What is this interaction? If the photon is completely absorbed isn't it photo-electric absorption? (See the $\tau / \rho$ part of the picture, the strongest interaction in the low-energy range). If the photon isn't completely absorbed (meaning it got annihilated but another weaker photon was created) it is supposed to be Compton scattering!
I'm missing something here: what happens for photons with energy of about 2-4 MeV? What is this Compton-absorption?
Thank you very much in advance!
Best Answer
Yes, this can be confusing. There is only one type of Compton scattering, but $\sigma_a$ and $\sigma_s$ parameterize how the energy of the primary photon is divided between the secondary Compton scattered photon and electron. You may want to look at the "Energy Absorption" section of Chapter 25 of Evans "The Atomic Nucleus", where this figure comes from (on page 717).
What is being plotted here are inverse attenuation lengths ($\lambda^{-1}$) normalized by the density ($\rho$) of the absorber, i.e. the left hand vertical axis is $1/(\lambda\rho)$. In the notation of Evans, $\sigma$ is the inverse attenuation length for Compton scattering. (This may confuse readers who immediately think "cross-section" when they see "$\sigma$".)
If a beam of $n$ primary photons enter an absorber, the rate of primary photons Compton scattering along the path of the beam is $$\frac{dn}{dx} = n \sigma$$
For radiation protection or detector energy measurements, however, we are primarily interested in energy absorption. Quoting from Evans
The rate of energy loss from the primary beam is
$$\frac{dE}{dx} = h\nu \frac{dn}{dx} = h\nu\sigma$$
where $E=h\nu$ is the energy of each primary gamma. If $\bar{E}_e$ is the average energy of each Compton electron, the rate of energy absorption from the primary beam is
$$\frac{dE_a}{dx} = \bar{E}_e \frac{dn}{dx} = \bar{E}_e \sigma = h\nu \sigma_a$$
where we have defined the inverse energy absorption length $\sigma_a\equiv \sigma\bar{E}_e/h\nu$. Similarly, the rate at which energy is given to Compton scattered secondary photons is $$\frac{dE_s}{dx} = \bar{E}_s \frac{dn}{dx} = \bar{E}_s \sigma = h\nu \sigma_s$$
Note that for thick absorbers, these secondary photons may scatter again and deposit more or all of their energy in the absorber.

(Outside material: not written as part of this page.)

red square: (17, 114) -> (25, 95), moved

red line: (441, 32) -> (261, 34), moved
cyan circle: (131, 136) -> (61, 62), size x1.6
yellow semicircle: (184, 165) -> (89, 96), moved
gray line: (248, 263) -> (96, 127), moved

So the figure tells us that when low energy gammas Compton scatter, only a small fraction of their energy is deposited in the absorber. As the gamma energy increases, the rate of scattering decreases (i.e. the total inverse scattering length $\sigma$ gets smaller), but the fraction of the primary photon energy absorbed per scatter increases. Above $2$ MeV where $\sigma_a$ and $\sigma_s$ cross, a majority of the Compton scattered primary photon's energy is being absorbed.